Advancing tensions with Ukraine, Russian forces on Tuesday bombarded the central square in Ukraine's second-largest city and Kyiv's main TV tower. The attack on the TV tower has left at least 5 killed, Ukrainian president Volodymyr Zelensky said. He also accused Moscow of a blatant campaign of terror and vowed: “Nobody will forgive. Nobody will forget.”, reported news agency AP.
Zelensky tweeted, "To the world: what is the point of saying «never again» for 80 years, if the world stays silent when a bomb drops on the same site of Babyn Yar? At least 5 killed. History repeating…"
The TV tower is a couple miles from central Kyiv and a short walk from numerous apartment buildings. Officials said a TV control room and a power substation were hit, and Ukrainian TV channels stopped broadcasting.
At the same time, a 64-kilometer convoy of hundreds of Russian tanks and other vehicles advanced on Kyiv in what the West feared was a bid by Russian President Vladimir Putin to topple Ukraine's government and install a Kremlin-friendly regime.

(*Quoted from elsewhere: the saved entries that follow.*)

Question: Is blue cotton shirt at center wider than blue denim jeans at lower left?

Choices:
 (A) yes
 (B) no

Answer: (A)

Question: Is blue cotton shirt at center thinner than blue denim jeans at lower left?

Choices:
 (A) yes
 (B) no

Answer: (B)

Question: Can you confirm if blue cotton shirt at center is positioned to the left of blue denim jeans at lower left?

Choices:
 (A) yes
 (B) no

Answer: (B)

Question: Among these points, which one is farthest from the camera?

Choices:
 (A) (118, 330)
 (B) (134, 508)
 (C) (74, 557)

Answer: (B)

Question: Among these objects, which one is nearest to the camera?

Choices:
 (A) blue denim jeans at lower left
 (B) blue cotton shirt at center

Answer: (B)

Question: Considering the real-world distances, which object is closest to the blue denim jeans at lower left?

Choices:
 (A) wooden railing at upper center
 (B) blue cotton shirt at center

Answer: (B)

And Russian forces pressed their attack on other towns and cities across the country, including at or near the strategic ports of Odesa and Mariupol in the south.

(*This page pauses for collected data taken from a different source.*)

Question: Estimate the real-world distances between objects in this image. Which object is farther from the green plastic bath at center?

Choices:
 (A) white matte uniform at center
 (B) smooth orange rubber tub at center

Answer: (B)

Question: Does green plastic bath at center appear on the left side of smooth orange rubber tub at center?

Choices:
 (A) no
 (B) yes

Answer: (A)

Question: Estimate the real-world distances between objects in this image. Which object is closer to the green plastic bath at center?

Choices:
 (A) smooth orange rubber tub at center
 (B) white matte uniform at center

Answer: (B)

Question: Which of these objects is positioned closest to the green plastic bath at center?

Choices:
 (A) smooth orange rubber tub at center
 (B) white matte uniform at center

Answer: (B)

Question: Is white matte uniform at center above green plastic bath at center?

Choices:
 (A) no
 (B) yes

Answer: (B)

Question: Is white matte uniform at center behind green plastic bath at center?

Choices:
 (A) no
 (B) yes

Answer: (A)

Minister of Foreign Affairs of Ukraine, Dmytro Kuleba said that Nazis killed over 33 thousand Jews where the Kyiv TV tower was situated.
Day 6 of the biggest ground war in Europe since World War II found Russia increasingly isolated, beset by tough sanctions that have thrown its economy into turmoil and left the country practically friendless, apart from a few countries like China, Belarus and North Korea.
Overall death tolls from the fighting remained unclear, but a senior Western intelligence official, who had been briefed by multiple intelligence agencies, estimated Tuesday that more than 5,000 Russian soldiers had been captured or killed so far.